Das Asperger-Syndrom ist eine Entwicklungsstörung, die häufig mit einem leicht ausgeprägten Autismus verglichen wird und durch Störungen in der sozialen und kommunikativen Interaktion trotz normal entwickelter Intelligenz gekennzeichnet ist.
Vom Asperger-Syndrom Betroffene besitzen in der Regel eine eingeschränkte Empathiefähigkeit (Einfühlungsvermögen) und fallen durch unangemessenes Sozialverhalten auf. Dies ist darauf zurückzuführen, dass verbale und nonverbale Zeichen der menschlichen Kommunikation von den vom Asperger-Syndrom Betroffenen nicht interpretiert werden können. Sie können weder Ironie oder Sarkasmus noch Mimik oder Gestik des Gegenübers deuten.
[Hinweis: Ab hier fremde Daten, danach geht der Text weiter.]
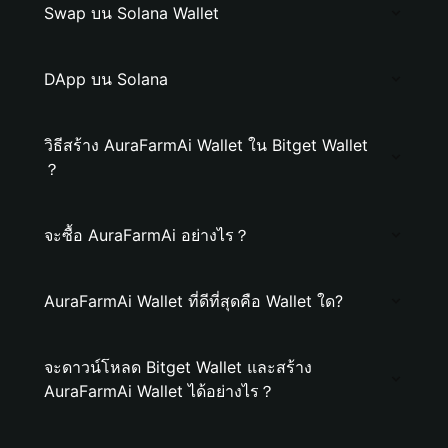
Swap บน Solana Wallet
DApp บน Solana
วิธีสร้าง AuraFarmAi Wallet ใน Bitget Wallet
？
จะซื้อ AuraFarmAi อย่างไร？
AuraFarmAi Wallet ที่ดีที่สุดคือ Wallet ใด?
จะดาวน์โหลด Bitget Wallet และสร้าง
AuraFarmAi Wallet ได้อย่างไร？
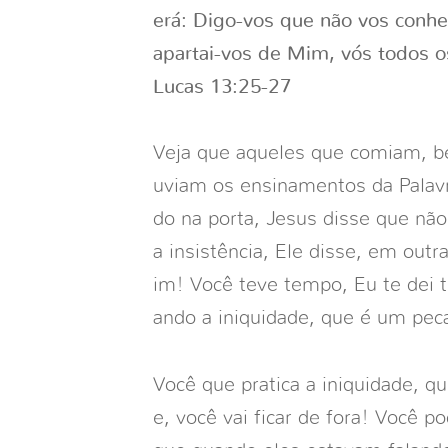
erá: Digo-vos que não vos conhe
apartai-vos de Mim, vós todos os
Lucas 13:25-27
Veja que aqueles que comiam, b
uviam os ensinamentos da Palavr
do na porta, Jesus disse que não
a insistência, Ele disse, em outr
im! Você teve tempo, Eu te dei 
ando a iniquidade, que é um pec
Você que pratica a iniquidade, q
e, você vai ficar de fora! Você p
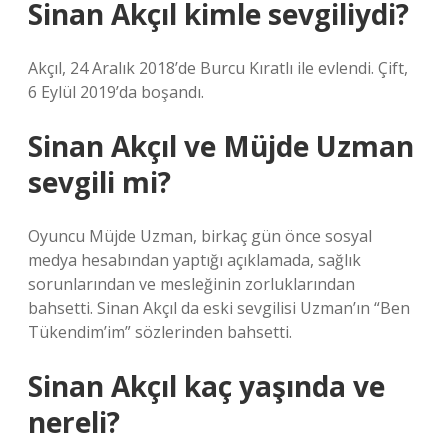
Sinan Akçıl kimle sevgiliydi?
Akçıl, 24 Aralık 2018’de Burcu Kıratlı ile evlendi. Çift,
6 Eylül 2019’da boşandı.
Sinan Akçıl ve Müjde Uzman
sevgili mi?
Oyuncu Müjde Uzman, birkaç gün önce sosyal
medya hesabından yaptığı açıklamada, sağlık
sorunlarından ve mesleğinin zorluklarından
bahsetti. Sinan Akçıl da eski sevgilisi Uzman’ın “Ben
Tükendim’im” sözlerinden bahsetti.
Sinan Akçıl kaç yaşında ve
nereli?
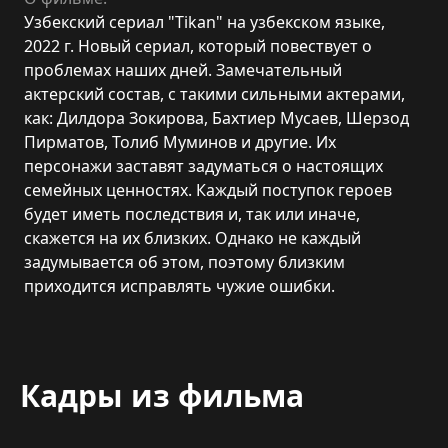
Узбекский сериал "Tikan" на узбекском языке,
2022 г. Новый сериал, который повествует о
проблемах наших дней. Замечательный
актерский состав, с такими сильными актерами,
как: Дилдора Зокирова, Бахтиер Мусаев, Шерзод
Пирматов, Толиб Муминов и другие. Их
персонажи заставят задуматься о настоящих
семейных ценностях. Каждый поступок героев
будет иметь последствия и, так или иначе,
скажется на их близких. Однако не каждый
задумывается об этом, поэтому близким
приходится исправлять чужие ошибки.
Кадры из фильма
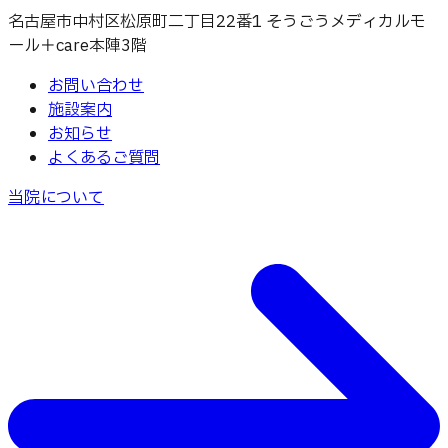
名古屋市中村区松原町二丁目22番1 そうごうメディカルモ
ール＋care本陣3階
お問い合わせ
施設案内
お知らせ
よくあるご質問
当院について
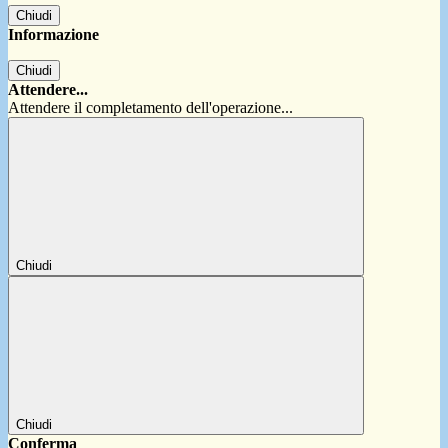
Chiudi
Informazione
Chiudi
Attendere...
Attendere il completamento dell'operazione...
Chiudi
Chiudi
Conferma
Unkonventionelle, Außenstehenden hinsichtlich der Intensität und des Inhalts als anormal erscheinende Interessen und Vorlieben (Auswendiglernen bestimmter Daten) sowie sich wiederholende, beinahe ritualisierte Verhaltensmuster, von denen sich Betroffene nur schwer lösen können, sind charakteristische Symptome des Asperger-Syndroms.
Ursachen
Bis heute sind die Ursachen des Asperger-Syndroms nicht hinreichend geklärt. Es wird davon ausgegangen, dass das Asperger-Syndrom größtenteils genetisch bedingt ist. Ferner werden Störungen in der Entwicklung neuronaler Strukturen vermutet, die eine fehlerhafte Informationsverarbeitung komplexer Zusammenhänge (zentrale Kohärenz) bedingen.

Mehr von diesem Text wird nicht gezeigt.